Osborne kicks off £2bn RBS share sale

The Treasury is prepared to accept a loss on the investment. RBS shares are now 342p, well below the 502p target for the state to break even. The government owns 79 per cent of the bank, a stake worth £17.3bn, reports The Times.

The sale will mark the beginning of the end of the post-credit-crisis era government ownership of big banks. It will also be a defining moment for the Edinburgh-headquartered lender that under the leadership of Fred “the Shred” Goodwin became at one point the largest bank in the world by assets.

His reign came unstuck after the ill-judged acquisition of ABN Amro, the Dutch bank, just before the credit crunch began. RBS came close to collapse but was saved when Alistair Darling, the Labour chancellor, masterminded a plan to inject £45.8bn to buy shares.
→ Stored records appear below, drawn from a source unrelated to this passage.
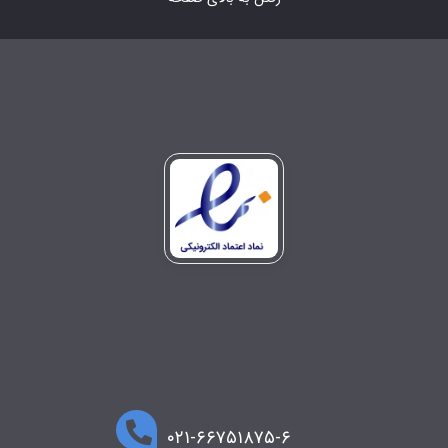
۰۲۱-۶۶۷۵۱۸۷۵-۶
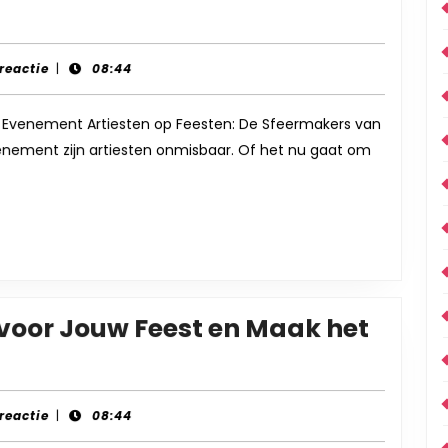
ermakers:
iesten
 reactie
|
08:44
uw
k Evenement Artiesten op Feesten: De Sfeermakers van
enement zijn artiesten onmisbaar. Of het nu gaat om
st
ergetelijk
ken
 voor Jouw Feest en Maak het
 reactie
|
08:44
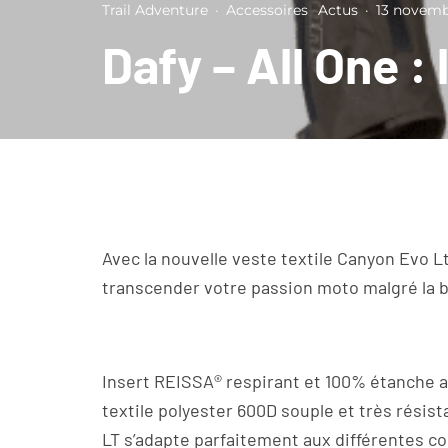
Trail Adventure
·
Accessoires
Actus
·
13 novemb
Dafy – All One :
Avec la nouvelle veste textile Canyon Evo L
transcender votre passion moto malgré la 
Insert REISSA® respirant et 100% étanche au
textile polyester 600D souple et très rési
LT s’adapte parfaitement aux différentes co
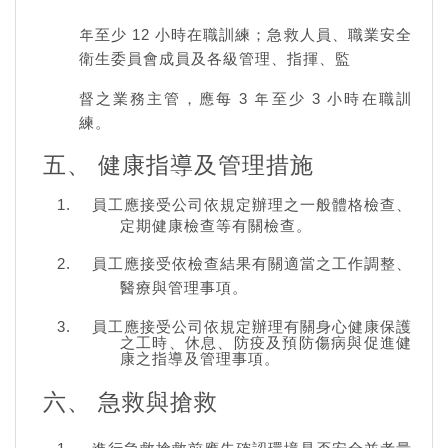
年至少 12 小時在職訓練；急救人員、職業安全
衛生委員會成員及各級管理、指揮、監
督之業務主管，應每 3 年至少 3 小時在職訓
練。
五、 健康指導及管理措施
員工應接受公司依規定辦理之一般體格檢查、
定期健康檢查等有關檢查。
員工應接受依檢查結果有關適當之工作調整、
醫療與管理事項。
員工應接受公司依規定辦理有關身心健康保護
之工時、休息、防疫及預防傷病與促進健
康之指導及管理事項。
六、 急救與搶救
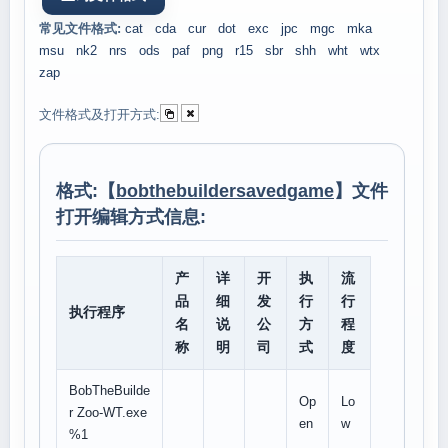
常见文件格式:
cat
cda
cur
dot
exc
jpc
mgc
mka
msu
nk2
nrs
ods
paf
png
r15
sbr
shh
wht
wtx
zap
文件格式及打开方式:
格式:【
bobthebuildersavedgame
】文件
打开编辑方式信息:
产
详
开
执
流
品
细
发
行
行
执行程序
名
说
公
方
程
称
明
司
式
度
BobTheBuilde
Op
Lo
r Zoo-WT.exe
en
w
%1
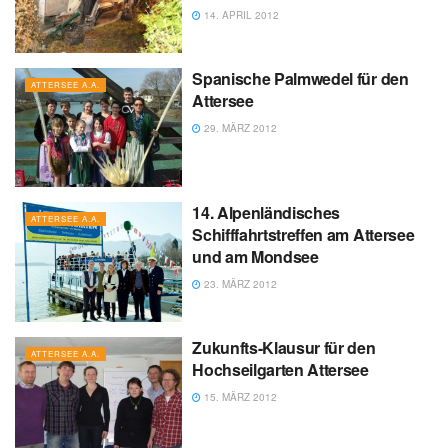
14. APRIL 2012
Spanische Palmwedel für den
ATTERSEE A.A.
Attersee
29. MÄRZ 2012
14. Alpenländisches
ATTERSEE A.A.
Schifffahrtstreffen am Attersee
und am Mondsee
23. MÄRZ 2012
Zukunfts-Klausur für den
ATTERSEE A.A.
Hochseilgarten Attersee
15. MÄRZ 2012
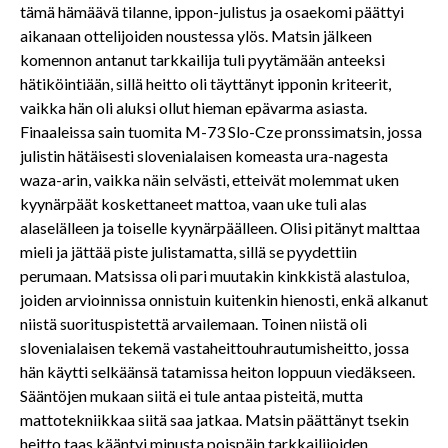
tämä hämäävä tilanne, ippon-julistus ja osaekomi päättyi
aikanaan ottelijoiden noustessa ylös. Matsin jälkeen
komennon antanut tarkkailija tuli pyytämään anteeksi
hätiköintiään, sillä heitto oli täyttänyt ipponin kriteerit,
vaikka hän oli aluksi ollut hieman epävarma asiasta.
Finaaleissa sain tuomita M-73 Slo-Cze pronssimatsin, jossa
julistin hätäisesti slovenialaisen komeasta ura-nagesta
waza-arin, vaikka näin selvästi, etteivät molemmat uken
kyynärpäät koskettaneet mattoa, vaan uke tuli alas
alaselälleen ja toiselle kyynärpäälleen. Olisi pitänyt malttaa
mieli ja jättää piste julistamatta, sillä se pyydettiin
perumaan. Matsissa oli pari muutakin kinkkistä alastuloa,
joiden arvioinnissa onnistuin kuitenkin hienosti, enkä alkanut
niistä suorituspistettä arvailemaan. Toinen niistä oli
slovenialaisen tekemä vastaheittouhrautumisheitto, jossa
hän käytti selkäänsä tatamissa heiton loppuun viedäkseen.
Sääntöjen mukaan siitä ei tule antaa pisteitä, mutta
mattotekniikkaa siitä saa jatkaa. Matsin päättänyt tsekin
heitto taas kääntyi minusta poispäin tarkkailijoiden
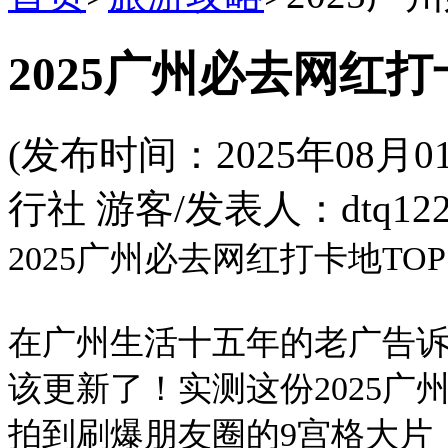
2025广州必去网红打
(发布时间：2025年08
行社 游客/发表人：dtq122
2025广州必去网红打卡地TOP
在广州生活十五年的老广告
该更新了！实测这份2025广
拍到刷爆朋友圈的9宫格大片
The government also provided hundreds of billions in emergency loans.

This week’s sale will be aimed at institutional investors, including hedge funds and sovereign wealth funds. A retail sale of the government’s remaining stake in Lloyds bank is planned for next year.

Ross McEwan, chief executive of RBS, has previously said that shares could eventually be sold at a profit, but the initial chunk would have to be at a loss. This would follow a similar route to the sell-down of the government’s stake in Lloyds.

The chancellor hopes to offload shares equivalent to a 6 per cent stake in RBS. He laid the ground for the exit in June when he said that the longer the government held the shares, the worse it would be for the economy.

Analysts say certain investors may snub the share offering as there is still so much uncertainty about the charges facing RBS for its role in selling toxic mortgages in America before the financial crisis. RBS last week reported an unexpected second-quarter profit of £293m.